CLEVELAND, Tenn. - The shoe is on the other foot, and to Cleveland's Blue Raiders it feels quite comfortable.
They are overwhelming favorites to win the Region 3 wrestling tournament Friday and Saturday at Bradley Central. The tournament is to begin at 6:30 p.m. Friday and continue through the semifinals. Action resumes at 11 a.m. Saturday, and the championship finals are to begin at 3 p.m.
Admission is $6 per session or $10 for a Saturday all-day pass.
For years the tournament belonged to Bradley, but this year Cleveland has nine No. 1 seeds and three others picked for finals berths. The top four in each weight class advance to the state tournament Feb. 16-18 at the Williamson County Agricultural Expo in Franklin.
"It puts us in pretty good position to get some good [state] draws," said Cleveland coach Eric Phillips, whose team is looking forward to defending its 2011 state title. "I'd rather have nine No. 1 seeds than nine guys drawn into the bracket, but you still have to show up and wrestle. Those No. 2, 3 and 4 seeds aren't going to be rolling over."
It is a unique experience for Cleveland, which had lived in Bradley's shadow for more than a decade.

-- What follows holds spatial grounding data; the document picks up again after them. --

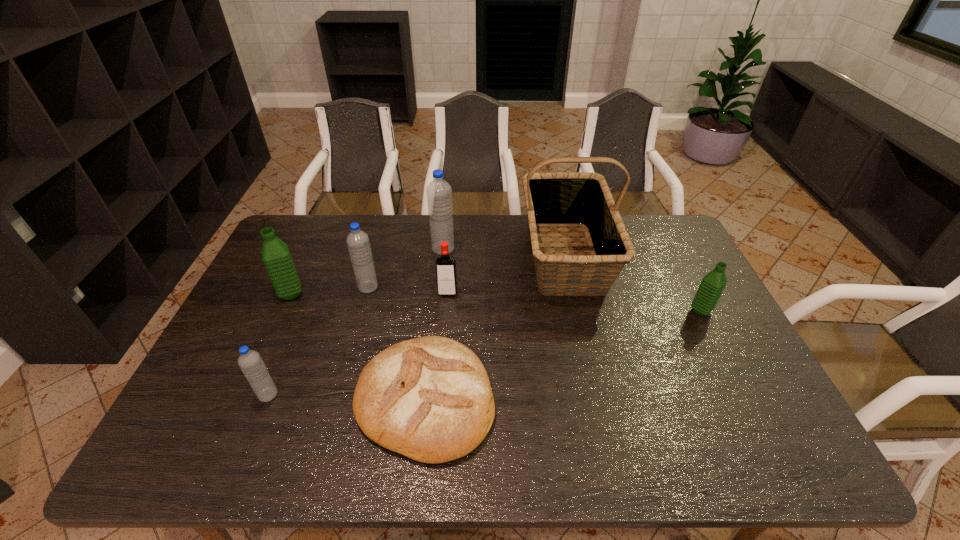 You are a GUI agent. You are given a task and a screenshot of the screen. Output one action in this format:
    pyautogui.click(x=<x>, y=<y>)
    Task: Click on the free space at the far right corner
    
    Given the screenshot: What is the action you would take?
    pyautogui.click(x=633, y=221)

Identify the location of vacant space that's between the seventh object from left to right and the bread. (495, 328).

I want to click on free point between the second blue water bottle from right to left and the seventh object from left to right, so click(x=467, y=272).

The height and width of the screenshot is (540, 960). Identify the location of empty location between the third object from left to right and the shortest object. (396, 343).

Where is `free space between the left green water bottle and the nearest water bottle`? Image resolution: width=960 pixels, height=540 pixels. free space between the left green water bottle and the nearest water bottle is located at coordinates (279, 345).

You are a GUI agent. You are given a task and a screenshot of the screen. Output one action in this format:
    pyautogui.click(x=<x>, y=<y>)
    Task: Click on the free area in between the seventh object from left to right and the red vodka
    Image resolution: width=960 pixels, height=540 pixels.
    Given the screenshot: What is the action you would take?
    pyautogui.click(x=507, y=274)

What are the coordinates of `free space between the right green water bottle and the vodka` in the screenshot? It's located at (574, 302).

At what (x,y) coordinates should I click in order to perform the action: click on empty space that is in between the second object from right to left and the vodka. Please return your answer as a coordinate pair (x, y). Looking at the image, I should click on (507, 274).

The width and height of the screenshot is (960, 540). Identify the location of vacant area that lies between the tallest object and the bigger green water bottle. (428, 275).

Find the location of `unoccupied area between the vodka and the second blue water bottle from right to left`. unoccupied area between the vodka and the second blue water bottle from right to left is located at coordinates click(408, 291). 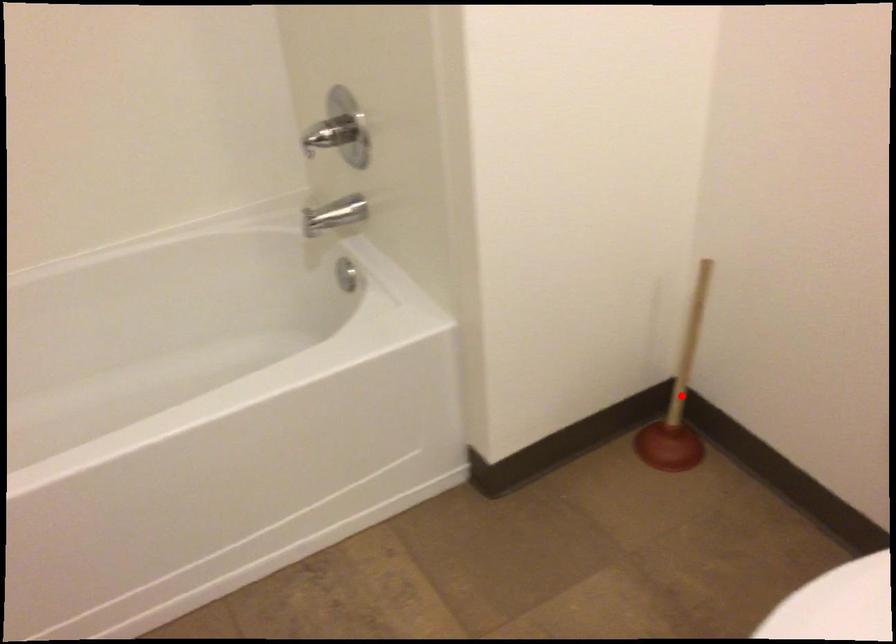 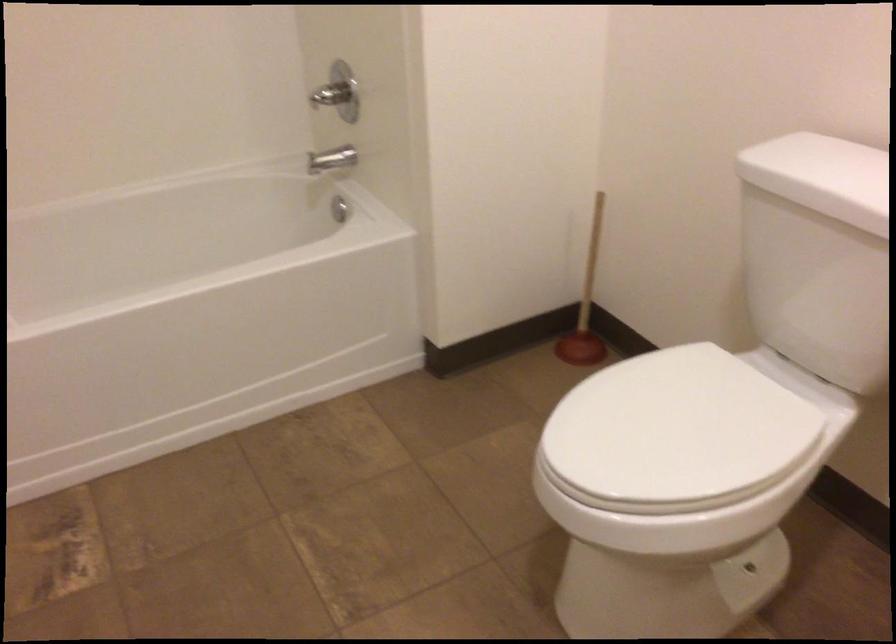 Where in the second image is the point corresponding to the highlighted location from the first image?

(586, 305) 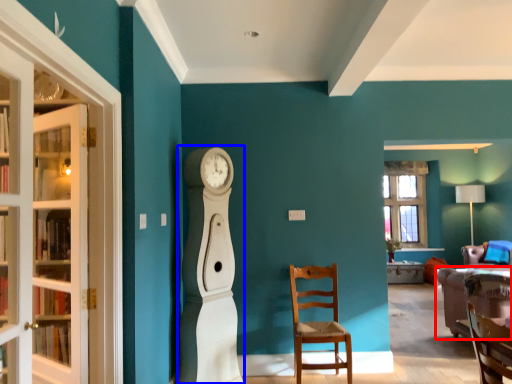 Question: Which point is closer to the camera, studio couch (highlighted by a red box) or open (highlighted by a blue box)?

Choices:
 (A) studio couch
 (B) open

Answer: (B)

"It was usually pretty clear-cut," Phillips said. "Last year they had a No. 1 at most weights, and most everything was cut and dried. This year it's refreshing, but it will still be tough with Bradley, and then you throw in Walker Valley."
The remaining five top seeds went to Maryville Heritage's Keegan Matlock (152 pounds), Bradley's Jacob Bailey (160) and Patrick Benson (285), Maryville's Jaron Brock (170) and Walker Valley's Billy Raulston (195).

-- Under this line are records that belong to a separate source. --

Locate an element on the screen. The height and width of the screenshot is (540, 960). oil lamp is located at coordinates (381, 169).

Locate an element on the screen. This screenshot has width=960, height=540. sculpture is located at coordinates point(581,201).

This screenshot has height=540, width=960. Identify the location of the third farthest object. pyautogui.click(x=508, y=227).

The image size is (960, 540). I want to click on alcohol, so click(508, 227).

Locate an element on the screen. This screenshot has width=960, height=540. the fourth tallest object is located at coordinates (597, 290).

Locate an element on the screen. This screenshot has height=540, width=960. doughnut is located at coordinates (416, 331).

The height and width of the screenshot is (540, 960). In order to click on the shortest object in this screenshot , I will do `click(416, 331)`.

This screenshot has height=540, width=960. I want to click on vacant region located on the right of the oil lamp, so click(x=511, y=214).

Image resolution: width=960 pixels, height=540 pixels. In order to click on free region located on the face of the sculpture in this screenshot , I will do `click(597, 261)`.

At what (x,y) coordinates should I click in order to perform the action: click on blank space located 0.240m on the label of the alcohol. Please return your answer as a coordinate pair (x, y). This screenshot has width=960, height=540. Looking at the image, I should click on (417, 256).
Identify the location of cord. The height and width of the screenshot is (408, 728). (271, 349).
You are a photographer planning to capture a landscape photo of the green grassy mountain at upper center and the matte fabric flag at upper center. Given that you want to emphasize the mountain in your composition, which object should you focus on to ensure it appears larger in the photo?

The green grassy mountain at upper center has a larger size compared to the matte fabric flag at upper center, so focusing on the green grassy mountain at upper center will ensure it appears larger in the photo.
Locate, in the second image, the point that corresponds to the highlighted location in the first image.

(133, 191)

Cleveland's top seeds are Chris DeBien (106), Austin Stevison (113), Austin Oliver (120), Ezra Taylor (126), Hayden Hamilton (132), Brandon Strickland (138), Josh Hamilton (145), Jesse Jones (182) and Seth Snyder (220).

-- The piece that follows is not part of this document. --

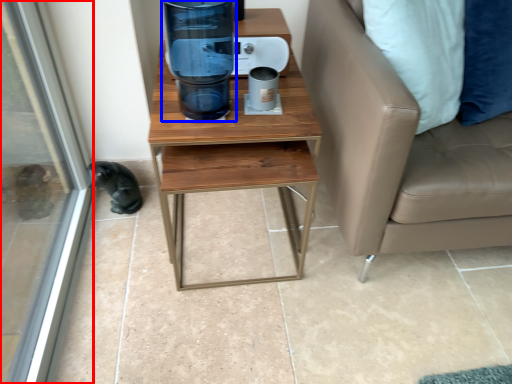 Question: Among these objects, which one is nearest to the camera, screen door (highlighted by a red box) or water cooler (highlighted by a blue box)?

Choices:
 (A) screen door
 (B) water cooler

Answer: (A)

Bradley has No. 2 seeds in Dakota Ream (113), Jericho Crutcher (126) and Tyler Schuch (152), while Walker Valley's second-seeded wrestlers are Caleb Langford (132) and Lawrence Cotton (145).
The host Bears don't intend to wave any white flags of surrender.
"It is going to be interested," Bradley coach Ben Smith said. "We were a team that even with some older guys was inexperienced. We lost some early but we have had a barnburner of a season, and I think we're in a nice spot.
"We're not conceding anything," Smith added. "It might be more difficult in the region than in the state, where we can get some help. I think we can get 10 or 11 there, and if everybody wins a match or two and we get six or seven in the medals we might make a run. We're certainly building for next year."
Since Walker Valley opened, the Mustangs have played catch-up with the two more established programs in Cleveland. While he has no surrender in him, coach Alan Morris is a realist.
"It's Cleveland and then the rest of us. We hope we can make it interesting, but on paper Bradley is definitely the No. 2 team," he said.
Friday's first round, consisting of round-of-16 matches, should go quickly on three mats. There are only 20. Quarterfinals and semifinals also will be on a three-mat schedule.